DO BEIJO QUE SE LEVA...
Eles se perceberam numa noite de quermesse cristã. Nos fundos da igreja de um pequeno lugarejo de sertão, quando e onde o primeiro beijo foi trocado. Um beijo curto e tão desajeitado que salvou o sabor das coisas apenas no pensamento... Ainda estavam na flor da idade. Tinham bons costumes, honravam suas famílias e temiam quaisquer destemperos da moral...
Um novo princípio de ósculo ocorreu num parque de diversões que se apresentava em visita ao interior. Eis que, ali, as mãos se tocaram... Uma conduziu a outra levemente ao caminho do beijo do outro que, respeitosamente, se inclinava. Este foi o mais delicado de todos e deixou-lhes um gosto de seda perfumado com lavanda...
Com o decorrer dos anos outros tantos vieram... Mas, sempre festivos com sabores de pipoca, de maçã do amor, de suco de uva e etc. Eram felizes e viviam com prazer. Alguns foram mais formais como o do casamento, à champanhe; e os das saídas diárias para o trabalho com o prazer do café.

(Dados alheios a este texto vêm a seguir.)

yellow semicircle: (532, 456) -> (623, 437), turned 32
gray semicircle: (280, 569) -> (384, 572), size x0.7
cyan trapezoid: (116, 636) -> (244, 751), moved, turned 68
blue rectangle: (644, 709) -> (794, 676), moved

Mas, sempre bem carregados no paladar...
Entretanto, o tempo imprimiu a sua força e os beijos foram ficando mais resumidos, às vezes até silenciosos e escondidos, com o provar apenas de suor que, perseverantemente, se ocasionava à testa dela...
A mobilidade foi se perdendo e a distância aumentando na mesma intensidade das rugas que tomavam suas faces. Não havia mais rotina para beijos diários... Talvez um... E muitas vezes nenhum. Mas, o deliciar-se persistia! Minguado, num misto de sápido de talco e medicamentos. Mas, persistia...

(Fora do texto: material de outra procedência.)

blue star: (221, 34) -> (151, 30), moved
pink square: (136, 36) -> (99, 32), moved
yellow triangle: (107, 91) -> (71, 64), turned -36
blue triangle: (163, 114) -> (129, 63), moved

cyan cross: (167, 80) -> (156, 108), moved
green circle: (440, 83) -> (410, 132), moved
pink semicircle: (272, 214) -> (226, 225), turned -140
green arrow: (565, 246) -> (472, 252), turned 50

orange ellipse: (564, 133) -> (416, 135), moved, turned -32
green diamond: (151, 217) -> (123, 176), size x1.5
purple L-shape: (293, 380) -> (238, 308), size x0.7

O destino, considerando incoerente a fadada existência, consentiu o último afago do casal. Ele então a beijou docemente... Foi o beijo mais difícil que por eles fora dado. Tremido, desesperado e com um gosto de despedida eterna nas lágrimas e no cheiro de lavanda – que sempre fora o preferido dela.
Hoje, numa rotina diária, pontualmente às 18:00h ele chama o seu neto, apóia-se demoradamente no ombro dele, ergue a mão trêmula e pega no alto da estante, entre a TV e o relógio, um porta-retrato, temperadamente empoeirado, com a primeira foto que sua amada lhe ofereceu...
Resistindo heroicamente ao tremor das pernas ele se sustenta! Já compenetrado, sorri olhando nos olhos dela e a beija calmamente... O lento gesto lhe deixa um leve relevo de pó nos lábios. Ele gira a fotografia e lê a perpétua dedicatória:
“Querido, Virgílio. Esta é uma singela lembrança do nosso inicial encontro. Guarde-a como guardo na memória o sabor do primeiro beijo que tu me deste. Lembras-te que rimos rosadamente dele? Nunca esqueça disto! Conserve sempre nos seus lábios, que também conservarei nos meus, aquele gostinho de poeira que o vento nos trouxe enquanto surgíamos decididamente um para o outro. Amo-te muito. De sua eterna namorada, Tavinha.”